When I joined I found that quite a few of my Facebook friends and Twitter followers were already there. I also found it was a great place to meet and share experiences with other authors. I have found this invaluable as I still see myself as very much in the fledgling stage of my writing career.
Making contact with other authors has led to a first for this blog today. After three years and several hundred posts, I am delighted to welcome today my first guest blogger: Qatar based writer Mohanalakshmi Rajakumar who has some valuable insights to share on the writing process:
First You Write it, Then You Raise it
By Mohanalakshmi Rajakumar
Writing is a solitary activity: I’ve already been at this desk in the library for 3 hours this morning alone. The humid air from the underperforming air conditioner is not helping my extroverted tendencies.
What people tell you, but perhaps not in enough detail, is that like a pregnancy, a story can take a while to gestate. Unlike a pregnancy, however, stories do not have a deliver by date.
I’m promoting the paperback release of a novel this week: The Dohmestics. The story follows the lives of six women, three employers and three housemaids, through the ups and downs of their everyday lives in a walled neighborhood in the Middle East.
My journey to finishing this book was as intricate as the plot itself. I wrote the first draft in a maniacal tear related to National Novel Writing Month. This is otherwise known as the month of insanity for those who sign up to write 50,000 words in the month of November. Yes, the same month with American Thanksgiving, the lead up to the harrowing retail time known as Christmas, and often coincides with grading university exams.
I wrote the novel and spent a month revising it: the eBook version was released in January.
Like a new baby, you flood your friends’ timelines with photos and factoids. Here’s me with the book club! And other exclamation worthy posts on Instagram.
From the moment the eBook is published, you are pushing yourself to get the paperback version ready. The paperback is another opportunity to revise, reshape, and reconsider. And I make the most of this, knowing that the many people still prefer print over Kindle apps. The revision process for The Dohmestics took 2 months and almost 10,000 more action packed words.
For many authors both versions of a book are released at the same time. For me, it’s two years later, and almost a new book, to both my readers and me.
The reason there’s such a lag between the digital publication and print publication dates is that I spent 10 years writing 8 books. I revised them for 2 years; then I realized one on average of 3 months to get readers’ attention. With a steady backlist of titles ranging from novels, to memoir, to how-to, I turned my eyes to paperback.

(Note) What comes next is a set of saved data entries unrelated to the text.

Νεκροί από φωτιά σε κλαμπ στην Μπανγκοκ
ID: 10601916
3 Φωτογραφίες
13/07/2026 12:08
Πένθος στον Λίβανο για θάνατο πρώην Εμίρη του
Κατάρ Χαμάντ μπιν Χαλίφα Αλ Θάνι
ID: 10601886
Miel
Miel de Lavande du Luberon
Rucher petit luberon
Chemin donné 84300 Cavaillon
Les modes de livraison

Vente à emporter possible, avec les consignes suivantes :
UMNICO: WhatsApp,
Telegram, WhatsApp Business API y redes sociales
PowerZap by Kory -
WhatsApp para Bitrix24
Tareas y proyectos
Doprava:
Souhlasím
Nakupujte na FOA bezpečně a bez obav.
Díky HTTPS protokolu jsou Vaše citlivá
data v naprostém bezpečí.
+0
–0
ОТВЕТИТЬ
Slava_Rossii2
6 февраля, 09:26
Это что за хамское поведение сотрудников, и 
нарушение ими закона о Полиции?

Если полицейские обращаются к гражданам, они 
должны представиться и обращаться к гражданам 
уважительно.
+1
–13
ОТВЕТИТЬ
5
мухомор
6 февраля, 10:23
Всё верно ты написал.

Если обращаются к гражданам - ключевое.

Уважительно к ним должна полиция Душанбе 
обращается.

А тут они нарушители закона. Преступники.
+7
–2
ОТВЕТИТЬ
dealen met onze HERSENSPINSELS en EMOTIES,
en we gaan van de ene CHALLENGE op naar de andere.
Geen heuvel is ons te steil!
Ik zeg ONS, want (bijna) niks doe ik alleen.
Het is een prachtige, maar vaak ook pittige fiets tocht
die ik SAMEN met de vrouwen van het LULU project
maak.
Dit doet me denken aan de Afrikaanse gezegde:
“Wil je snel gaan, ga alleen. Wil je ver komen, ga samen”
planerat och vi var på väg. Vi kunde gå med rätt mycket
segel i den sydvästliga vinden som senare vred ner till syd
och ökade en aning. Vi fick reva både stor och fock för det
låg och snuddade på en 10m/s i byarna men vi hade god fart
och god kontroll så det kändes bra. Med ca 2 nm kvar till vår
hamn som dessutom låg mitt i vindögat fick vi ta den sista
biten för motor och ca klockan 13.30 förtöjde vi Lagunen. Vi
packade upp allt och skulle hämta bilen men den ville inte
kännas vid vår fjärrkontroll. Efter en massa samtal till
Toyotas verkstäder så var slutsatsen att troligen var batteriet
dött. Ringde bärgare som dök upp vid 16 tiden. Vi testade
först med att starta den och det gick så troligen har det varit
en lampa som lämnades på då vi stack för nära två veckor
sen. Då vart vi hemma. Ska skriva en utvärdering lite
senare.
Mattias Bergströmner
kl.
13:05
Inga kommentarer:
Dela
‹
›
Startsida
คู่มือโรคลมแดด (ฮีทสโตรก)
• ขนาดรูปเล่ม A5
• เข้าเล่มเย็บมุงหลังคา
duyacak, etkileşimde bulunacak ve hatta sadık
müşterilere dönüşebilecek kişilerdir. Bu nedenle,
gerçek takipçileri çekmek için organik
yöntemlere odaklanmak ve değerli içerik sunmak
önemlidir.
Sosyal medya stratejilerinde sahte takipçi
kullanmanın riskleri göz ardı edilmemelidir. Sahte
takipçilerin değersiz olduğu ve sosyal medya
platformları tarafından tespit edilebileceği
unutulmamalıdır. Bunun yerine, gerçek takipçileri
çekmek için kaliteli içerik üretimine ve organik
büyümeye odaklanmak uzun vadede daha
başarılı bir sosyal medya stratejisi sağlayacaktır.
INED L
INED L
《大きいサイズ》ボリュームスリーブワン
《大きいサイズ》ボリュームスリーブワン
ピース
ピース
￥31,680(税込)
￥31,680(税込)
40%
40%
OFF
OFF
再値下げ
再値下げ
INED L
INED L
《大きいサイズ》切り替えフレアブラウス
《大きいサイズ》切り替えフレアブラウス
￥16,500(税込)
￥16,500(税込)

This system has worked for me because I’ve attracted a loyal following of eBook readers who have given me solid 4, 4.5 star reviews. When the paperback comes out, I’m not only attracting a new audience, I’m also reminding my faithful readers to tell their print preferring friends about me.
You see, it’s not all sipping mint juleps in Key West at Earnest Hemingway’s house. Writing is hard work. Getting someone to read your book, well that’s probably even harder.
Mohana is considerably further along with her writing career than I am with mine, having published 8 books already on a variety of subjects. Like my own books, these are a mix of fiction and non-fiction including parenting memoir Mommy But Still Me, a parenting diary in the same vein as my own Fortysomething Father.
The paperback edition of her latest novel The Dohmestics is available from Amazon - here's the UK link The Dohmestics - UK edition - there is of course the Kindle edition also available. If you are in the US, you can find it here: The Dohmestics - US edition.
To conclude, I would like to thank Mohana for being my very first guest writer and wish her every success in her continued writing career.